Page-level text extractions
+ + +

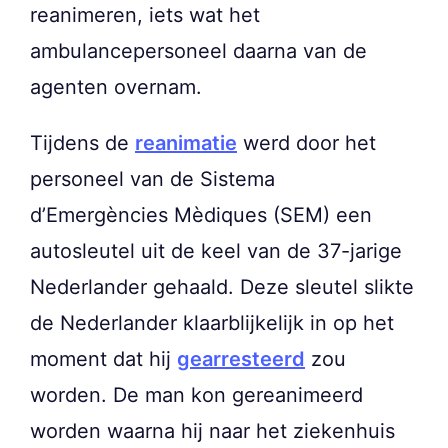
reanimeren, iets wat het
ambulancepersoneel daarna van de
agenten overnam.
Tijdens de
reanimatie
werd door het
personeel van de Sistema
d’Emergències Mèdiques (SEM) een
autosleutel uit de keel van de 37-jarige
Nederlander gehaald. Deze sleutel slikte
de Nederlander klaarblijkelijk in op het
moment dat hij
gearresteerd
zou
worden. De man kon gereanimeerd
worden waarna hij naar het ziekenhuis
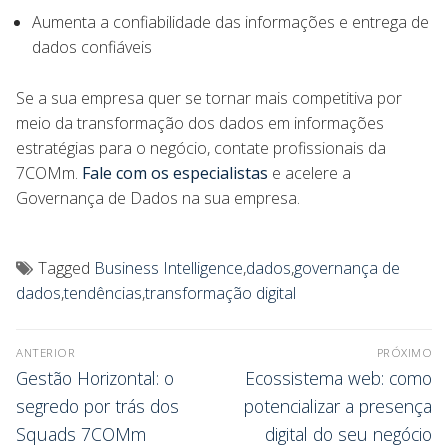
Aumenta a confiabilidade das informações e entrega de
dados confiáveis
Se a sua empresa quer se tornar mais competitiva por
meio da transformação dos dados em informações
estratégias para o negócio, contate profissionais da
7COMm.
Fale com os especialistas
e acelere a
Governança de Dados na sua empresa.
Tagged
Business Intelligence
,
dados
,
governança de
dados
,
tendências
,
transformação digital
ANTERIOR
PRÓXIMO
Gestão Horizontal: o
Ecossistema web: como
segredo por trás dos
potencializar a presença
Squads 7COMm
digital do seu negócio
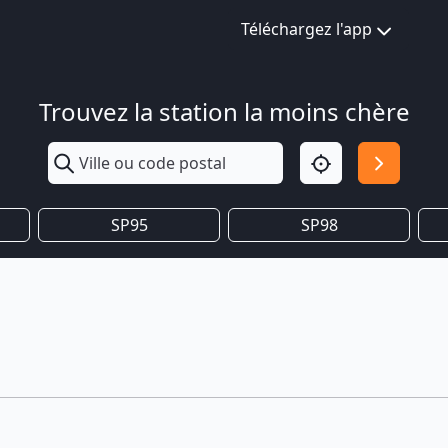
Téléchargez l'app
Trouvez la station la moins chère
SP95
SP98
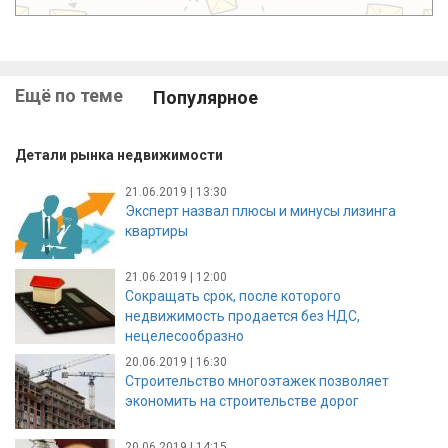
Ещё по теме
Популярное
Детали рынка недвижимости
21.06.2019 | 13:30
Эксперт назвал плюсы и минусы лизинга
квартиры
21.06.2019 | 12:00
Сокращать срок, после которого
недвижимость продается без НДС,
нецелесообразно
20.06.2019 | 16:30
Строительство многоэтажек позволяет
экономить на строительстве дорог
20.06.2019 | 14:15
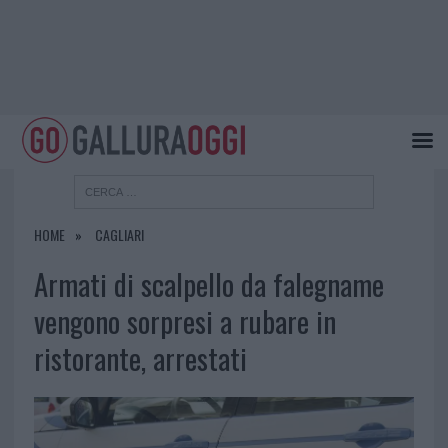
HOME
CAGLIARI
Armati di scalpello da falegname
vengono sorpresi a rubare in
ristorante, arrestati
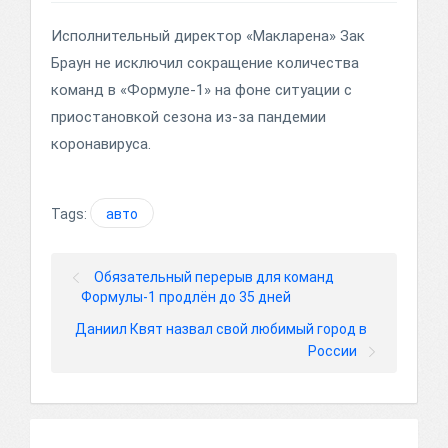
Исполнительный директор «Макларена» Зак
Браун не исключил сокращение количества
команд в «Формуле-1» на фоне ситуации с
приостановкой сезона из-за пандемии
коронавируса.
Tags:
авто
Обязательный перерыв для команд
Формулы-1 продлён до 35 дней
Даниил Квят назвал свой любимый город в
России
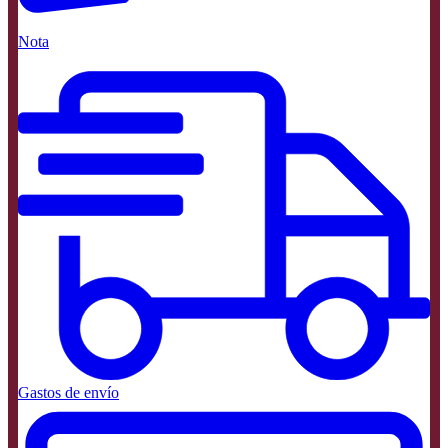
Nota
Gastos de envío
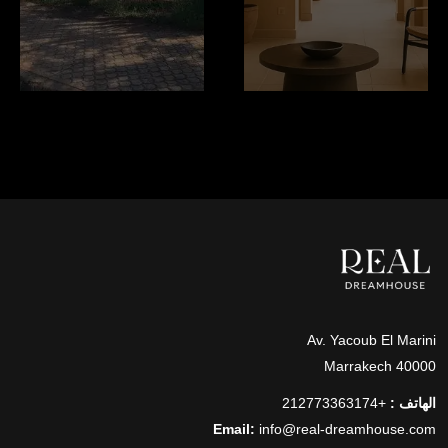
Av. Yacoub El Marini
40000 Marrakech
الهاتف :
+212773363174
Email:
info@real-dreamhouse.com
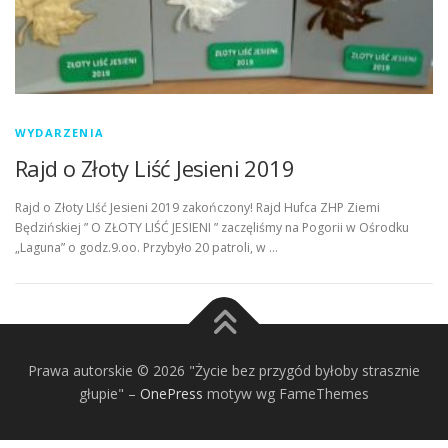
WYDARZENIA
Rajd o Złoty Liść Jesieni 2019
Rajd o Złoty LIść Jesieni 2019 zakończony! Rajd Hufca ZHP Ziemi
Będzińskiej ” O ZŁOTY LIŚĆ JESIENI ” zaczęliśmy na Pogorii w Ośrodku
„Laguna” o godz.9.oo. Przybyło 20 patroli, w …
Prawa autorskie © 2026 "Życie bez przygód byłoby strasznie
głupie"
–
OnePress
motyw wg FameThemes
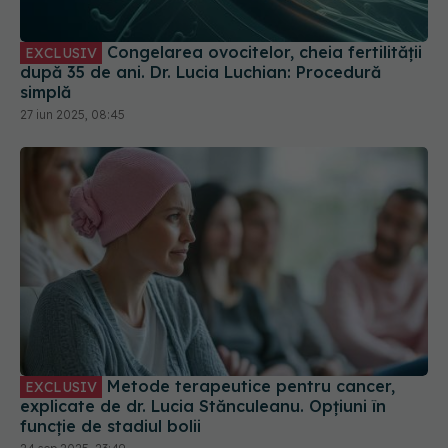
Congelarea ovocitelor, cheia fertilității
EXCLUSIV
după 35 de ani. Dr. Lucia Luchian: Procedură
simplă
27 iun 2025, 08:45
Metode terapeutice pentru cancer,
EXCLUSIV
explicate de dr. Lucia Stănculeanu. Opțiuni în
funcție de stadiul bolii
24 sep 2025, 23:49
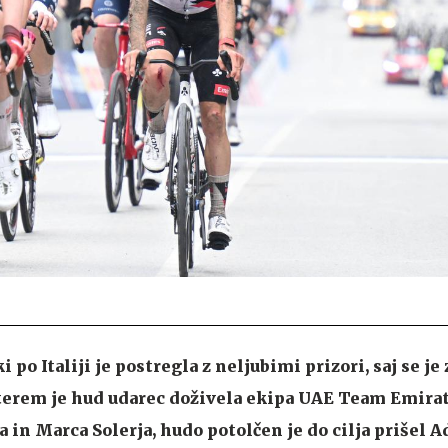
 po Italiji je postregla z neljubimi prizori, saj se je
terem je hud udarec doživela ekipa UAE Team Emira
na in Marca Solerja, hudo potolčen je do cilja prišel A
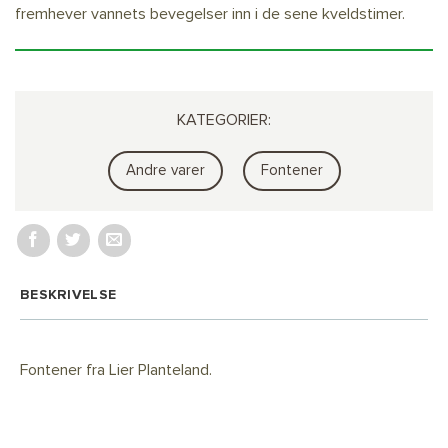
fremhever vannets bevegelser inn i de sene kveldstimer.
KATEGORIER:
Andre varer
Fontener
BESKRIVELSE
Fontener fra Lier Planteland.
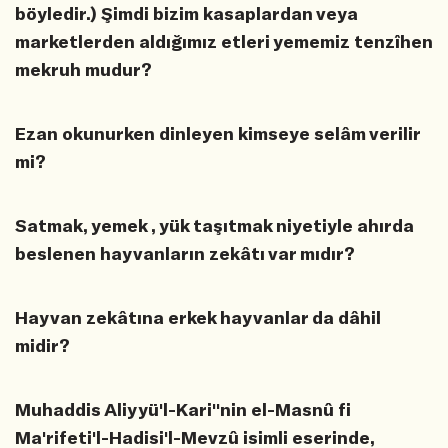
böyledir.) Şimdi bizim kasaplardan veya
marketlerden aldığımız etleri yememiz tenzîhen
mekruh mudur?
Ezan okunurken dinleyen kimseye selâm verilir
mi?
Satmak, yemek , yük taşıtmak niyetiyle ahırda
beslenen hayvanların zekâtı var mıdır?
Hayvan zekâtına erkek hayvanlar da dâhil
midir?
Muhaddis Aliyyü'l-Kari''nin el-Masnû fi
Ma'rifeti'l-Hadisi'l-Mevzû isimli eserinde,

+ + +

* **Problem details**
Output exactly those lines of the data above that run from the line with "Даниил Квят назвал свой любимый город в" up to and including the line with "24 sep 2025, 23:49". No pictures go in.

* **Task answer**
Даниил Квят назвал свой любимый город в
России
Nota
Gastos de envío
Av. Yacoub El Marini
40000 Marrakech
الهاتف :
+212773363174
Email:
info@real-dreamhouse.com
WYDARZENIA
Rajd o Złoty Liść Jesieni 2019
Rajd o Złoty LIść Jesieni 2019 zakończony! Rajd Hufca ZHP Ziemi
Będzińskiej ” O ZŁOTY LIŚĆ JESIENI ” zaczęliśmy na Pogorii w Ośrodku
„Laguna” o godz.9.oo. Przybyło 20 patroli, w …
Prawa autorskie © 2026 "Życie bez przygód byłoby strasznie
głupie"
–
OnePress
motyw wg FameThemes
Congelarea ovocitelor, cheia fertilității
EXCLUSIV
după 35 de ani. Dr. Lucia Luchian: Procedură
simplă
27 iun 2025, 08:45
Metode terapeutice pentru cancer,
EXCLUSIV
explicate de dr. Lucia Stănculeanu. Opțiuni în
funcție de stadiul bolii
24 sep 2025, 23:49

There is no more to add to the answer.